Graphs & Graph Algorithms — learn.surkar.in

01 / Fundamentals

Graph Representations & Terminology

A graph G = (V, E) consists of vertices (nodes) and edges (connections). Graphs can be directed (edges have direction) or undirected, and weighted (edges carry a cost) or unweighted. A DAG (Directed Acyclic Graph) is a directed graph with no cycles -- critical for dependency resolution.

Degree

In an undirected graph, the degree of a vertex is the number of edges incident to it. In directed graphs, we distinguish in-degree (incoming edges) and out-degree (outgoing edges). The sum of all degrees always equals 2|E|.

Representation	Space	Edge Lookup	Iterate Neighbors	Best For
Adjacency List	O(V + E)	O(degree)	O(degree)	Sparse graphs (most real-world)
Adjacency Matrix	O(V²)	O(1)	O(V)	Dense graphs, quick edge queries
Edge List	O(E)	O(E)	O(E)	Kruskal's, simple storage

# Adjacency List (dict of lists)
graph = {
    'A': ['B', 'C'],
    'B': ['A', 'D'],
    'C': ['A', 'D', 'E'],
    'D': ['B', 'C'],
    'E': ['C']
}

# Adjacency Matrix (2D array)
#     A  B  C  D  E
# A [ 0, 1, 1, 0, 0 ]
# B [ 1, 0, 0, 1, 0 ]
# C [ 1, 0, 0, 1, 1 ]
# D [ 0, 1, 1, 0, 0 ]
# E [ 0, 0, 1, 0, 0 ]

# Edge List
edges = [('A','B'), ('A','C'), ('B','D'), ('C','D'), ('C','E')]

Key Insight

Use adjacency lists by default. Most real-world graphs are sparse (E is much less than V²), so adjacency lists save memory and iterate neighbors faster. Reach for a matrix only when you need O(1) edge existence checks on dense graphs.

02 / BFS

Breadth-First Search

BFS explores a graph level by level using a queue. It visits all neighbors of the current node before moving deeper. Time complexity is O(V + E).

BFS Traversal Order

Start Node

→

All depth-1 neighbors

→

All depth-2 neighbors

→

...

Shortest Path in Unweighted Graphs

BFS naturally finds the shortest path (fewest edges) from a source to any reachable vertex. The first time BFS reaches a node, that path is guaranteed to be shortest.

from collections import deque

def bfs_shortest_path(graph, start, target):
    queue = deque([(start, [start])])
    visited = {start}

    while queue:
        node, path = queue.popleft()
        if node == target:
            return path
        for neighbor in graph[node]:
            if neighbor not in visited:
                visited.add(neighbor)
                queue.append((neighbor, path + [neighbor]))
    return None  # no path exists

Use Cases

Shortest path in unweighted graphs, level-order traversal, finding connected components, web crawlers, social network "degrees of separation."

03 / DFS

Depth-First Search

DFS explores as deep as possible along each branch before backtracking. It uses a stack (or recursion). Time complexity is O(V + E), same as BFS, but the traversal order and applications differ significantly.
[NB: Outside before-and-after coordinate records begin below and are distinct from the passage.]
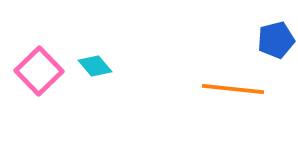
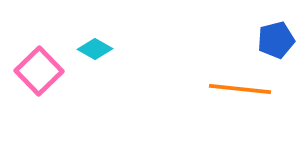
cyan diamond: moved 17 px up; rotated 20 degrees counterclockwise
orange line: moved 7 px right
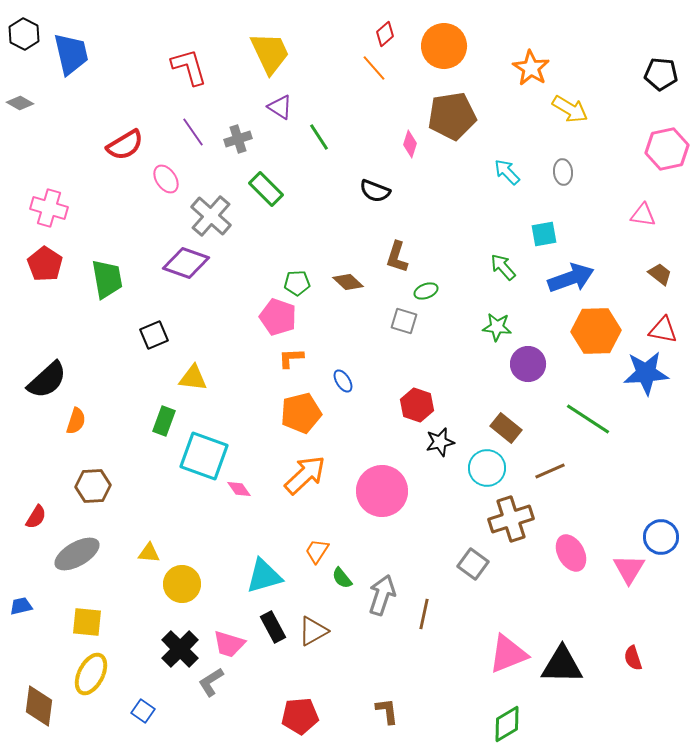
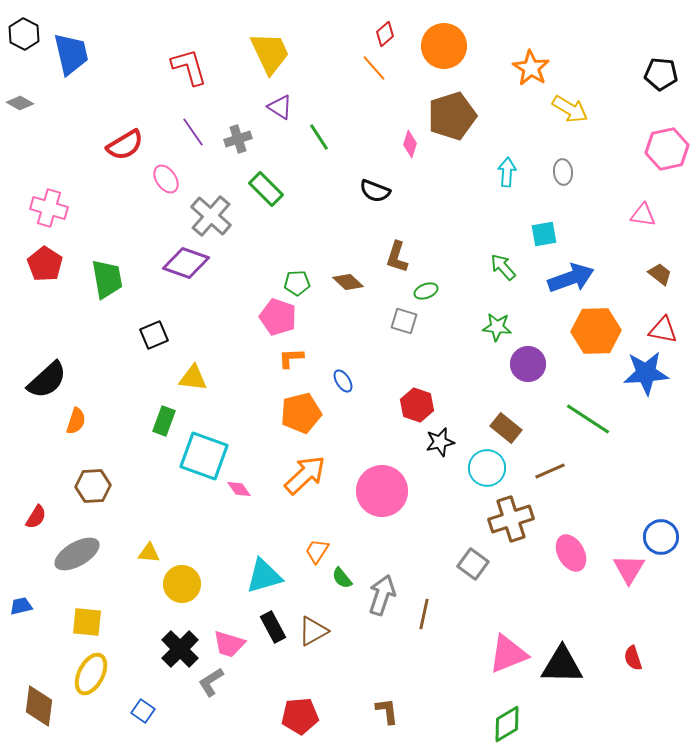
brown pentagon at (452, 116): rotated 9 degrees counterclockwise
cyan arrow at (507, 172): rotated 48 degrees clockwise
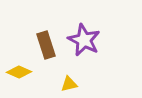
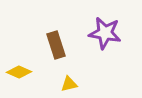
purple star: moved 21 px right, 7 px up; rotated 16 degrees counterclockwise
brown rectangle: moved 10 px right
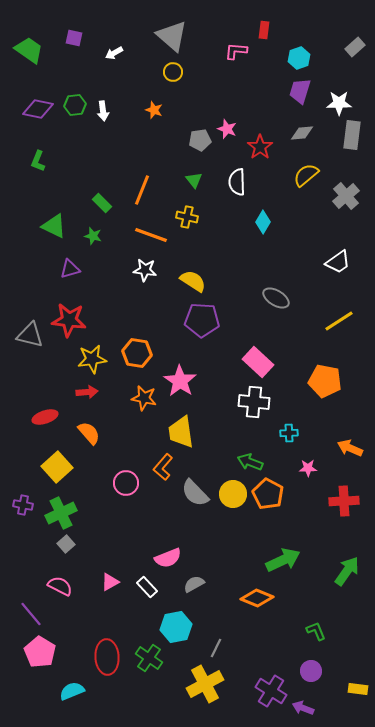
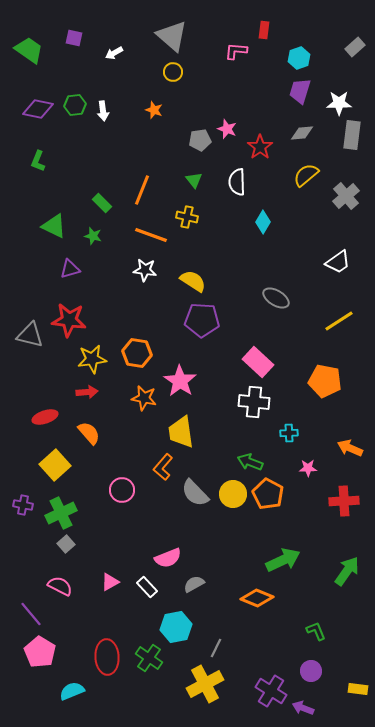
yellow square at (57, 467): moved 2 px left, 2 px up
pink circle at (126, 483): moved 4 px left, 7 px down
def dfs(graph, node, visited=None):
    if visited is None:
        visited = set()
    visited.add(node)
    for neighbor in graph[node]:
        if neighbor not in visited:
            dfs(graph, neighbor, visited)
    return visited

Cycle Detection

In a directed graph, a cycle exists if DFS encounters a node that is currently on the recursion stack (a "back edge"). In undirected graphs, a cycle exists if DFS visits an already-visited node that is not the parent.

Connected Components

Run DFS (or BFS) from each unvisited node. Each run discovers one connected component. For directed graphs, finding strongly connected components requires Tarjan's or Kosaraju's algorithm.

DFS vs BFS

DFS uses less memory on wide graphs (stack depth = longest path), while BFS uses less memory on deep, narrow graphs. DFS is preferred for topological sorting, cycle detection, and pathfinding in mazes. BFS is preferred for shortest paths and level-order work.

04 / Shortest Paths

Dijkstra & Bellman-Ford

Dijkstra's Algorithm

Single-source shortest path for graphs with non-negative edge weights. Uses a min-heap (priority queue) to greedily select the next closest unvisited vertex. Time complexity: O((V + E) log V) with a binary heap.

import heapq

def dijkstra(graph, start):
    dist = {node: float('inf') for node in graph}
    dist[start] = 0
    heap = [(0, start)]

    while heap:
        d, u = heapq.heappop(heap)
        if d > dist[u]:
            continue  # stale entry
        for v, weight in graph[u]:
            if dist[u] + weight < dist[v]:
                dist[v] = dist[u] + weight
                heapq.heappush(heap, (dist[v], v))
    return dist

Warning

Dijkstra fails with negative edge weights. It may settle a node too early, missing a cheaper path through a negative edge discovered later. Use Bellman-Ford instead.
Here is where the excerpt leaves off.